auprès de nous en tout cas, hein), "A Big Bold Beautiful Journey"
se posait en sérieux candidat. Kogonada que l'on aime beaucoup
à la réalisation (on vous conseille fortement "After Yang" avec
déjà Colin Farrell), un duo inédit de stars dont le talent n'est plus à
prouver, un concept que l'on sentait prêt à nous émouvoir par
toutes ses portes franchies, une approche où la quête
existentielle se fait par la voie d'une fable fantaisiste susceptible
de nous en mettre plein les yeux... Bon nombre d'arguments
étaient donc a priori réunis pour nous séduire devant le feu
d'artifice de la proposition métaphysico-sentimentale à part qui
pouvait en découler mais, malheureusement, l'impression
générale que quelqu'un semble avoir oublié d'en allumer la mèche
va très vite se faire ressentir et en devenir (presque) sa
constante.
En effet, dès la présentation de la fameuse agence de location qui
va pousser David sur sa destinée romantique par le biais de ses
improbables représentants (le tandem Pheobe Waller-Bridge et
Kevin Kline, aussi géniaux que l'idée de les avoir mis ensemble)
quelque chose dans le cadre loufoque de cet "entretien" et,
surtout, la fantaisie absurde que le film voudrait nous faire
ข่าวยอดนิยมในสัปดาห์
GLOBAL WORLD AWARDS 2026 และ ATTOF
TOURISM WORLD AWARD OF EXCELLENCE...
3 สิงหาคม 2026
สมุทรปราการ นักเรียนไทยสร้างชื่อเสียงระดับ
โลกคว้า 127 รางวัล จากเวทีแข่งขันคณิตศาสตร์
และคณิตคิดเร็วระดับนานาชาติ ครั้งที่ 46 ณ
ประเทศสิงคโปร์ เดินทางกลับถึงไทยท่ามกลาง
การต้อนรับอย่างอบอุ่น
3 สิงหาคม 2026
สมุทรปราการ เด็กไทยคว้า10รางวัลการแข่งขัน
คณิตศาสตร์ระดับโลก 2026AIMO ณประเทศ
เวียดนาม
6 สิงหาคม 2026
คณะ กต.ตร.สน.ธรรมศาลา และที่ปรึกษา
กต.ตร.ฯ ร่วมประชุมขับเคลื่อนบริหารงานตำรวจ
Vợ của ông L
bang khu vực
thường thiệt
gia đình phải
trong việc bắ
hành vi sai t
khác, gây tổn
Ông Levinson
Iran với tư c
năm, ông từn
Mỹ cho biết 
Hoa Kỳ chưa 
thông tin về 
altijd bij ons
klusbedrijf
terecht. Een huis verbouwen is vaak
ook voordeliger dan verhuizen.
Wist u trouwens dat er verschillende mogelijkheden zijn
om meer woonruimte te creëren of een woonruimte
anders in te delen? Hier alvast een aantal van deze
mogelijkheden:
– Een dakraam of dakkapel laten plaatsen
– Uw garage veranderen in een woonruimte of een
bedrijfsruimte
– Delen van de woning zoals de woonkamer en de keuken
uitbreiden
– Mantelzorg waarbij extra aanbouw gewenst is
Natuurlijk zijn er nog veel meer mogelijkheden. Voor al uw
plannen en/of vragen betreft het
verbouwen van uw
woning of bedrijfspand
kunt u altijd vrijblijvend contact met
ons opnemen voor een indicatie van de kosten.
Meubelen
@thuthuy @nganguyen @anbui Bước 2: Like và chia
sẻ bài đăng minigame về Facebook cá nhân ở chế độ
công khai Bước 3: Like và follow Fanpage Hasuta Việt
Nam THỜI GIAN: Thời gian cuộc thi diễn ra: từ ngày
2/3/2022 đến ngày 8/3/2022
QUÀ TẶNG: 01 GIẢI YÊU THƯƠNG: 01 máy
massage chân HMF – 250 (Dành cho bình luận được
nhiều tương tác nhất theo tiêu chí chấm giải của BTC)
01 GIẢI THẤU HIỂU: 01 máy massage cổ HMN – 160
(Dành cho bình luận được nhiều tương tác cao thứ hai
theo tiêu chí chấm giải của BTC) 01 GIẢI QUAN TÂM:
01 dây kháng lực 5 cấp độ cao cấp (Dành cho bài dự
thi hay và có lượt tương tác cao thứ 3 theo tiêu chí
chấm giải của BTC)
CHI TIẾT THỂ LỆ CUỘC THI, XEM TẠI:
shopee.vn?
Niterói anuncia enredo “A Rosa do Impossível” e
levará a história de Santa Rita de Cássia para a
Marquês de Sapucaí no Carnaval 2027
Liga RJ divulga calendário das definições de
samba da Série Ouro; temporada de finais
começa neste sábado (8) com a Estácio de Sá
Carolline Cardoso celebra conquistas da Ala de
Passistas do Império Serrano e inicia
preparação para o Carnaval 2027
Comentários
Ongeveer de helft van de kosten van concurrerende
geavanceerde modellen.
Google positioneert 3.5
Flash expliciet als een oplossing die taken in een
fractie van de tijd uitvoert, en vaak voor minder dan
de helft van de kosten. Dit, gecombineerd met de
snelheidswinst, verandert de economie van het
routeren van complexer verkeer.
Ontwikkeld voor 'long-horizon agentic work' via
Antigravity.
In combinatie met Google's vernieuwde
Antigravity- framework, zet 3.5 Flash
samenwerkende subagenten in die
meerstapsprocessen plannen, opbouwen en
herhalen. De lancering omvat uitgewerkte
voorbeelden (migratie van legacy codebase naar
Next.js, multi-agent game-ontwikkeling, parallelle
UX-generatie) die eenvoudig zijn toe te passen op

------------------------------------------------

An unaltered copy of the listing above must form the answer.

auprès de nous en tout cas, hein), "A Big Bold Beautiful Journey"
se posait en sérieux candidat. Kogonada que l'on aime beaucoup
à la réalisation (on vous conseille fortement "After Yang" avec
déjà Colin Farrell), un duo inédit de stars dont le talent n'est plus à
prouver, un concept que l'on sentait prêt à nous émouvoir par
toutes ses portes franchies, une approche où la quête
existentielle se fait par la voie d'une fable fantaisiste susceptible
de nous en mettre plein les yeux... Bon nombre d'arguments
étaient donc a priori réunis pour nous séduire devant le feu
d'artifice de la proposition métaphysico-sentimentale à part qui
pouvait en découler mais, malheureusement, l'impression
générale que quelqu'un semble avoir oublié d'en allumer la mèche
va très vite se faire ressentir et en devenir (presque) sa
constante.
En effet, dès la présentation de la fameuse agence de location qui
va pousser David sur sa destinée romantique par le biais de ses
improbables représentants (le tandem Pheobe Waller-Bridge et
Kevin Kline, aussi géniaux que l'idée de les avoir mis ensemble)
quelque chose dans le cadre loufoque de cet "entretien" et,
surtout, la fantaisie absurde que le film voudrait nous faire
ข่าวยอดนิยมในสัปดาห์
GLOBAL WORLD AWARDS 2026 และ ATTOF
TOURISM WORLD AWARD OF EXCELLENCE...
3 สิงหาคม 2026
สมุทรปราการ นักเรียนไทยสร้างชื่อเสียงระดับ
โลกคว้า 127 รางวัล จากเวทีแข่งขันคณิตศาสตร์
และคณิตคิดเร็วระดับนานาชาติ ครั้งที่ 46 ณ
ประเทศสิงคโปร์ เดินทางกลับถึงไทยท่ามกลาง
การต้อนรับอย่างอบอุ่น
3 สิงหาคม 2026
สมุทรปราการ เด็กไทยคว้า10รางวัลการแข่งขัน
คณิตศาสตร์ระดับโลก 2026AIMO ณประเทศ
เวียดนาม
6 สิงหาคม 2026
คณะ กต.ตร.สน.ธรรมศาลา และที่ปรึกษา
กต.ตร.ฯ ร่วมประชุมขับเคลื่อนบริหารงานตำรวจ
Vợ của ông L
bang khu vực
thường thiệt
gia đình phải
trong việc bắ
hành vi sai t
khác, gây tổn
Ông Levinson
Iran với tư c
năm, ông từn
Mỹ cho biết 
Hoa Kỳ chưa 
thông tin về 
altijd bij ons
klusbedrijf
terecht. Een huis verbouwen is vaak
ook voordeliger dan verhuizen.
Wist u trouwens dat er verschillende mogelijkheden zijn
om meer woonruimte te creëren of een woonruimte
anders in te delen? Hier alvast een aantal van deze
mogelijkheden:
– Een dakraam of dakkapel laten plaatsen
– Uw garage veranderen in een woonruimte of een
bedrijfsruimte
– Delen van de woning zoals de woonkamer en de keuken
uitbreiden
– Mantelzorg waarbij extra aanbouw gewenst is
Natuurlijk zijn er nog veel meer mogelijkheden. Voor al uw
plannen en/of vragen betreft het
verbouwen van uw
woning of bedrijfspand
kunt u altijd vrijblijvend contact met
ons opnemen voor een indicatie van de kosten.
Meubelen
@thuthuy @nganguyen @anbui Bước 2: Like và chia
sẻ bài đăng minigame về Facebook cá nhân ở chế độ
công khai Bước 3: Like và follow Fanpage Hasuta Việt
Nam THỜI GIAN: Thời gian cuộc thi diễn ra: từ ngày
2/3/2022 đến ngày 8/3/2022
QUÀ TẶNG: 01 GIẢI YÊU THƯƠNG: 01 máy
massage chân HMF – 250 (Dành cho bình luận được
nhiều tương tác nhất theo tiêu chí chấm giải của BTC)
01 GIẢI THẤU HIỂU: 01 máy massage cổ HMN – 160
(Dành cho bình luận được nhiều tương tác cao thứ hai
theo tiêu chí chấm giải của BTC) 01 GIẢI QUAN TÂM:
01 dây kháng lực 5 cấp độ cao cấp (Dành cho bài dự
thi hay và có lượt tương tác cao thứ 3 theo tiêu chí
chấm giải của BTC)
CHI TIẾT THỂ LỆ CUỘC THI, XEM TẠI:
shopee.vn?
Niterói anuncia enredo “A Rosa do Impossível” e
levará a história de Santa Rita de Cássia para a
Marquês de Sapucaí no Carnaval 2027
Liga RJ divulga calendário das definições de
samba da Série Ouro; temporada de finais
começa neste sábado (8) com a Estácio de Sá
Carolline Cardoso celebra conquistas da Ala de
Passistas do Império Serrano e inicia
preparação para o Carnaval 2027
Comentários
Ongeveer de helft van de kosten van concurrerende
geavanceerde modellen.
Google positioneert 3.5
Flash expliciet als een oplossing die taken in een
fractie van de tijd uitvoert, en vaak voor minder dan
de helft van de kosten. Dit, gecombineerd met de
snelheidswinst, verandert de economie van het
routeren van complexer verkeer.
Ontwikkeld voor 'long-horizon agentic work' via
Antigravity.
In combinatie met Google's vernieuwde
Antigravity- framework, zet 3.5 Flash
samenwerkende subagenten in die
meerstapsprocessen plannen, opbouwen en
herhalen. De lancering omvat uitgewerkte
voorbeelden (migratie van legacy codebase naar
Next.js, multi-agent game-ontwikkeling, parallelle
UX-generatie) die eenvoudig zijn toe te passen op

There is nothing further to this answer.